だとしても一言もないなんて。約束を違える人じゃない。思い切って自分からかけた。呼び出しても応答してくれなかった。かけ直してくれるのを待った。一晩。朝になってもスマホは黙ったままだった。

矢も盾もたまらず秋津組のニュースを検索した。それらしい記事はなかった。ほかの事件事故も片っ端から。でも『小暮幹』の名前は見つからなかった。

どうして。なにかあったんですか、幹さんっっ。

全身で悲鳴を上げた。怖くなって涙が滲む。連絡できないのか、しないのか。信じて待っていればいいの?!待ってるしかできないの・・・?!

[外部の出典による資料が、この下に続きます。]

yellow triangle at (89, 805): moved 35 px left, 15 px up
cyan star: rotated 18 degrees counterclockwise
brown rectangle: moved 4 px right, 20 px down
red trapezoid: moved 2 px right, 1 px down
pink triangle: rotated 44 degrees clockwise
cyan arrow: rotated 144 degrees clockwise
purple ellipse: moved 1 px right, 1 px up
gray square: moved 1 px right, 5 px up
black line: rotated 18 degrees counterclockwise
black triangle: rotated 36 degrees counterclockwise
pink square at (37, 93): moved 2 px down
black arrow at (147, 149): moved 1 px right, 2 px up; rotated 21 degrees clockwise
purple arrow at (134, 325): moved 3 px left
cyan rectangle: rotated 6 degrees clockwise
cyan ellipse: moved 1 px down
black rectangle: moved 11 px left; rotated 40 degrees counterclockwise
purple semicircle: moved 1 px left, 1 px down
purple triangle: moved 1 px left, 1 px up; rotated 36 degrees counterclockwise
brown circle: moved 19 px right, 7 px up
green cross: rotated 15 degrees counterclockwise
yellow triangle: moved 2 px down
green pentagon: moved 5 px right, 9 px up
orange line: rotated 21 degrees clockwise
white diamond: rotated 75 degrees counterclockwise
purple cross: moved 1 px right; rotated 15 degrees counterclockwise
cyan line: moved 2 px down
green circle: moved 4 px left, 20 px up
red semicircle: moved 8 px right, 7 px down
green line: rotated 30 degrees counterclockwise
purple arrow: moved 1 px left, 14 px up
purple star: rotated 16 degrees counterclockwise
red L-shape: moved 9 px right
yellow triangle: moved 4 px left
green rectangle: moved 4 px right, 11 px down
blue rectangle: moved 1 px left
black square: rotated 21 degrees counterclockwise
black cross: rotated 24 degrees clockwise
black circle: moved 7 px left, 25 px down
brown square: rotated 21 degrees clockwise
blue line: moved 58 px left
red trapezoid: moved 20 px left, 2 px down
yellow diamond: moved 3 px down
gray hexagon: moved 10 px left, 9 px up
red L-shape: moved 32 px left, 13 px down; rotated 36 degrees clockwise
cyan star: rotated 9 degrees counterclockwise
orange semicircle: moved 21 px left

生まれて初めて言い知れない絶望感に飲み込まれた。私と幹さんを繋ぐものが電話番号ひとつだけだったこと、見えない(もの)しかなかったこと。

夜になったら人が悪そうな顔で会いにきてくれるかもしれない。・・・信じたかった。幹さんが私を置き去りにするはずがない。信じていた。信じないと自分が壊れると思った。

時間がどんな風に過ぎていったのか。憶えていなかった。
何かがどんどんすり減っていく感触しか。憶えてなかった。